DEATH CERTIFICATE

BILLIE REESE MEADOWS

Date:    21 December 1945
Cert:    13663 
Place of Death: County: Knott   City or Town: Lackey
Name of Hospital or Institution: Stumbo Mem. Hospital
Length of stay in hospital or community: (blank)
Usual Residence of Deceased: State: Ky.     County:  Floyd
City or Town:  Wayland     Rural 
Full Name:  Billie Reese MEADOWS 
If Veteran Name War: (blank)
Social Security No.:  (blank)
Sex, Color or Race, Marital Status:  Female, White, Single
Husband or Wife of:  (blank)
Age of husband or wife if alive: (blank)
Birth date of deceased: 09 June 1939  
Age: 06 years, 06 months, 12 days
Birthplace:  Estill, Ky. 
Occupation:  Student 
Industry or business:  (blank)
Father Name:  Reece MEADOWS 
Father Birthplace:  Johnson Co., Ky. 
Mother Maiden Name:  Rushia CASTLE 
Mother Birthplace:   Johnson Co., Ky. 
Informant:  Mrs. Earl CASTLE, Estill, Ky. 
Burial Place:   Estill, Ky. 
Date:  23 December 1945 
Signature of funeral director:  G. D. Ryan, Martin, Ky.

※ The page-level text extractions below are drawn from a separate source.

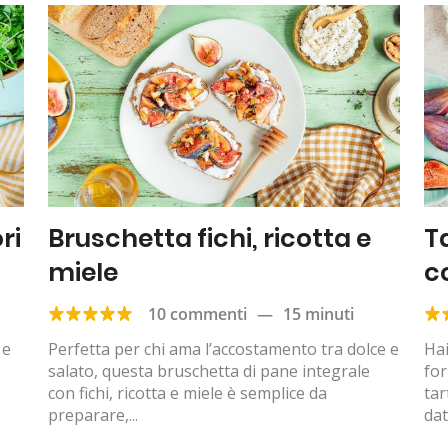
ri
Bruschetta fichi, ricotta e
Ta
miele
c
10 commenti
—
15 minuti
 e
Perfetta per chi ama l’accostamento tra dolce e
Hai
salato, questa bruschetta di pane integrale
fo
con fichi, ricotta e miele è semplice da
tar
preparare,...
dat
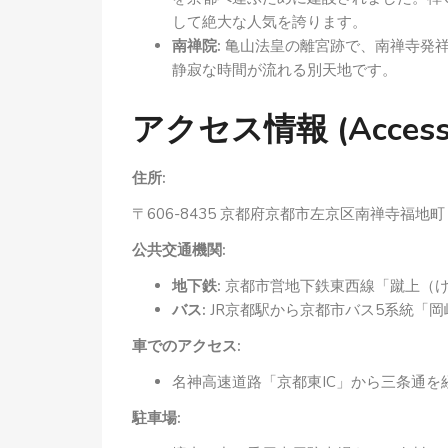
して絶大な人気を誇ります。
南禅院:
亀山法皇の離宮跡で、南禅寺発祥
静寂な時間が流れる別天地です。
アクセス情報 (Access I
住所:
〒606-8435 京都府京都市左京区南禅寺福地町
公共交通機関:
地下鉄:
京都市営地下鉄東西線「蹴上（け
バス:
JR京都駅から京都市バス5系統「岡
車でのアクセス:
名神高速道路「京都東IC」から三条通を経
駐車場:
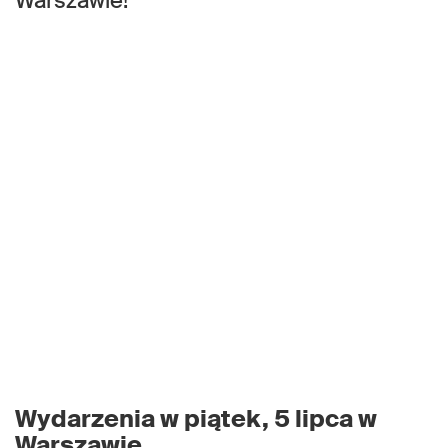
Warszawie!
Wydarzenia w piątek, 5 lipca w
Warszawie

Date received by local registrar: 11 June 1946 
Registrar's Signature:  Mrs. Rose B. Craft
Date of Death:  21 December 1945 
I hereby certify that I attended deceased from 21 December 1945 to 21 December 1945, that I last saw him alive on 21 December 1945, and that death occurred on the date stated above at 6:30 p.m.
Immediate cause of death:  Auto accident   Fracture of skull
Duration: (blank)
Due to:  (blank)
Major findings of operations: (blank)
Accident, suicide, or homicide: Accident
Date of occurrence: 21 December 1945
Where did injury occur: City Street
While at work:  No
Means of injury: Auto
Signature & Address:  A. R. Hodge, M.D., Lackey, Ky.